Чтение онлайн

на главную - закладки

Жанры

Шрифт:

– У меня друзей много, хвастается Димка.

– Ну-ну… Это в павильоне?

– Да… Но я и сам бывалый. На друга надейся, – а сам не плошай.

– Ну-ну…

Димке очень хочется приподняться и если не стать вровень с подполковником, то хотя бы достать ему до плеча. А то что ж получается: кормил его обедом, как маленького, теперь вот жалеет, расспрашивает, не одинок ли, не трудно ли ему в Москве. Димка жалости не признает.

Его слишком часто жалели. Может быть, еще с минуты рождения. Бабка рассказывала – родился Димка в очень трудный, голодный год, вся семья на время переехала в город, потому что в деревне, охваченной крупными социальными переменами, было ещё хуже, Отец и дядька, тогда юный командир в буденовке, вели мать в роддом под руки, и если бы не дядька, силы которого поддерживал красноармейский паек, не дойти им. Отец и сам шатался, и ему трудно было перешагивать через лежавших на улице людей, кого-то из тех, кто тоже бросился из села в город, минуя заградотряды, тайными, еще с партизанских времён знакомыми тропами, но кому менее повезло. Теперь они валялись то ли живые, то ли мертвые на краснокирпичных тротуарах и брусчатых мостовых прекраснейшего города над великой рекой. Мать шла с закрытыми глазами, чтобы не видеть ничего вокруг. Ее предупреждали,

когда надо было переступить через человека.

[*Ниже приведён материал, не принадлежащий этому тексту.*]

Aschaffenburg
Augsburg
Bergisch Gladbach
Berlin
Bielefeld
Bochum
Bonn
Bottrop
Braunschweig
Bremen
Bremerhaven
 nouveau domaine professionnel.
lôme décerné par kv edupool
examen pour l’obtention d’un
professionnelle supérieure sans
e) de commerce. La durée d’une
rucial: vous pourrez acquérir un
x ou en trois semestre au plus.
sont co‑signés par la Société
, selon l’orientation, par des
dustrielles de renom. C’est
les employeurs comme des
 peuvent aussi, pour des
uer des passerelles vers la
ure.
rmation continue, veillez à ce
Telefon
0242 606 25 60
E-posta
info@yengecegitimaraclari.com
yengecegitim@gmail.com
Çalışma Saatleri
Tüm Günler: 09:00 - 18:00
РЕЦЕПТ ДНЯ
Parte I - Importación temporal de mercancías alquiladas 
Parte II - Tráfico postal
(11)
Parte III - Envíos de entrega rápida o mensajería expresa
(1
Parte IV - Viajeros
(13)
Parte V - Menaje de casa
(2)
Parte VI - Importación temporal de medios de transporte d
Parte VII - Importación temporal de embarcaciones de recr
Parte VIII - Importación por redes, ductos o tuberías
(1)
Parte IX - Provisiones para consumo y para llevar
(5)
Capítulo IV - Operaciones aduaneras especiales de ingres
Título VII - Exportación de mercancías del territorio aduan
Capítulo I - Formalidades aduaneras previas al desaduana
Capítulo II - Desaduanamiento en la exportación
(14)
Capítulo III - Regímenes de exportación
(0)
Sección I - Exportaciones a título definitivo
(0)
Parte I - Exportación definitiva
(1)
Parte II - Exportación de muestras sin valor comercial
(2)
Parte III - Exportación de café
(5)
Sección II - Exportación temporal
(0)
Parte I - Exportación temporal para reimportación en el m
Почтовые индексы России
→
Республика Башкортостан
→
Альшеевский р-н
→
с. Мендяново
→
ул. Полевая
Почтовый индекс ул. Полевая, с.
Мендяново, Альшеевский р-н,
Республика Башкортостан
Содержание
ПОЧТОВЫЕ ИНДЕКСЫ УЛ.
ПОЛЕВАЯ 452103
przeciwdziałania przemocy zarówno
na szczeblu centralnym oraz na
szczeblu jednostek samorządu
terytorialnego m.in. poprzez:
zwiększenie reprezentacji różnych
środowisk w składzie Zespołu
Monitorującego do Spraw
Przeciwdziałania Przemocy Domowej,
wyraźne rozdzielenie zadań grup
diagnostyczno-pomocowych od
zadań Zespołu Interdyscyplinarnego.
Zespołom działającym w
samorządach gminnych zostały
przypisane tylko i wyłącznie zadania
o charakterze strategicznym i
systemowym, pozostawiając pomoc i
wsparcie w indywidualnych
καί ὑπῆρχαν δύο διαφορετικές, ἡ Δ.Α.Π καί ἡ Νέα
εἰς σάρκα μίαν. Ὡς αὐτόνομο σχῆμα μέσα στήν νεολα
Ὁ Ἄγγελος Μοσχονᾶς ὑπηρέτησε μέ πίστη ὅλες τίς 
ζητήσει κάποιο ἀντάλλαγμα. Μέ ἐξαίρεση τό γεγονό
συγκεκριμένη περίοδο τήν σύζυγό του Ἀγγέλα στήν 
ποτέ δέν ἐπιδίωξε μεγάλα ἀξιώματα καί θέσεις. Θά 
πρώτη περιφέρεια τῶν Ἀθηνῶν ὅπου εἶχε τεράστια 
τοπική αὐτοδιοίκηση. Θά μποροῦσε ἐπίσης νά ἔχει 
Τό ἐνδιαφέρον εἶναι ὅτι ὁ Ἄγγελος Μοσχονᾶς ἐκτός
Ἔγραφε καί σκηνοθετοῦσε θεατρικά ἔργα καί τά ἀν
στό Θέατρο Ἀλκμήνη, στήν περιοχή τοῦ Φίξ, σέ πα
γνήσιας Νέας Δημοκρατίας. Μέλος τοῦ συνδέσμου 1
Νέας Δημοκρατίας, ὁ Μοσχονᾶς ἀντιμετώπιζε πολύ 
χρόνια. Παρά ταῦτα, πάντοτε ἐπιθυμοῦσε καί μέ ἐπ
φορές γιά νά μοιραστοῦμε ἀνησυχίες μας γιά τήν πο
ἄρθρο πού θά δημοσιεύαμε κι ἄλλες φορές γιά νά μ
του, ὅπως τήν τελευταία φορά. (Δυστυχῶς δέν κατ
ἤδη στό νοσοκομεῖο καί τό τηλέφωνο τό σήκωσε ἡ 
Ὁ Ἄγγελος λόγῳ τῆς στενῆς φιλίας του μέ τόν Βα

Позже Димка недоумевал – почему об этом времени ему никто не говорит, не объясняет, Что это было – как ураган, как нашествие чужих? Из прошлого прорывались лишь отдельные слова: «В Нижних Горобцах почти все вымерли…», «Когда пришли и взяли последний мешок кукурузы…», «Я к куму в Верхние Горобцы за хлебом – может, найдется, а по дороге заслон…». Димка ничего не понимал и решил, что расспрашивать неудобно. Он даже не осознал, что чудом не стал одной из многомиллионных, никем не учитываемых жертв: измученная дистрофией мать никак не могла родить Димку на свет божий. Врач-акушер, растроганный юностью и красотой роженицы, сутки не выходил из родильной – и наконец извлек совершенно уже задохшегося, слабого, с огромной, истерзанной щипцами головой младенца и сумел заставить его сделать первый вдох. Ну, а дальше как-то пошло. Димка – дитя жалости, и поэтому так ненавистно ему это чувство. Его жалели и потом – это рахитичное, большеголовое, с кривыми ногами существо, которому так тяжело давались первые шаги, первые слова. А он все карабкался по ступенькам жизни и старался выправиться,и старался избавиться от сочувственных протянутых для помощи рук, от сюсюкающих слов, от лишних кусков, которые суют за столом.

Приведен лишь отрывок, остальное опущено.